TASK INSTRUCTIONS:
Your response should reproduce every line of the entries that contains the word "învățare".

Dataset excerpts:
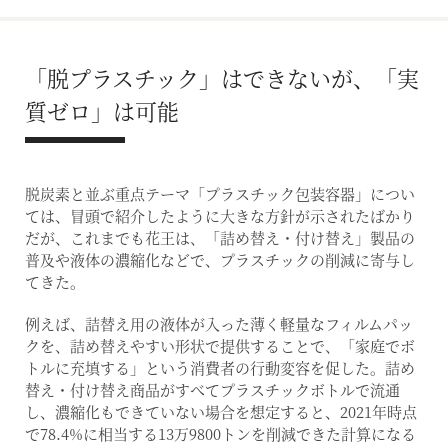
「脱プラスチック」はできないが、「実
質ゼロ」は可能
脱炭素と並ぶ重点テーマ「プラスチック包装容器」につい
ては、冒頭で紹介したように大きな方針が示されたばかり
だが、これまでも花王は、「詰め替え・付け替え」製品の
普及や液体の濃縮化などで、プラスチックの削減に寄与し
てきた。
例えば、詰替え用の液体が入った薄く軽量なフィルムパッ
クを、詰め替えやすい形状で提供することで、「家庭でボ
トルに充填する」という消費者の行動変容を促した。詰め
替え・付け替え商品がすべてプラスチックボトルで流通
し、濃縮化もできていない場合を想定すると、2021年時点
で78.4%に相当する13万9800トンを削減できた計算になる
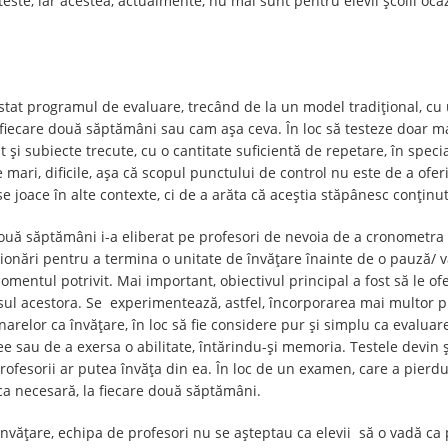
este, iar acestea, actualmente, nu mai sunt pentru elevii școlii ocaz
ustat programul de evaluare, trecând de la un model tradițional, cu un
 fiecare două săptămâni sau cam așa ceva. În loc să testeze doar ma
t și subiecte trecute, cu o cantitate suficientă de repetare, în speci
ari, dificile, așa că scopul punctului de control nu este de a oferi 
e joace în alte contexte, ci de a arăta că aceștia stăpânesc conținut
două săptămâni i-a eliberat pe profesori de nevoia de a cronometra 
rsionări pentru a termina o unitate de învățare înainte de o pauză/
momentul potrivit. Mai important, obiectivul principal a fost să le o
ul acestora. Se experimentează, astfel, încorporarea mai multor pra
onarelor ca învățare, în loc să fie considere pur și simplu ca evaluar
ee sau de a exersa o abilitate, întărindu-și memoria. Testele devin 
profesorii ar putea învăța din ea. În loc de un examen, care a pierd
ica necesară, la fiecare două săptămâni.
învățare, echipa de profesori nu se așteptau ca elevii să o vadă ca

WRITTEN RESPONSE:
rsionări pentru a termina o unitate de învățare înainte de o pauză/
onarelor ca învățare, în loc să fie considere pur și simplu ca evaluar
învățare, echipa de profesori nu se așteptau ca elevii să o vadă ca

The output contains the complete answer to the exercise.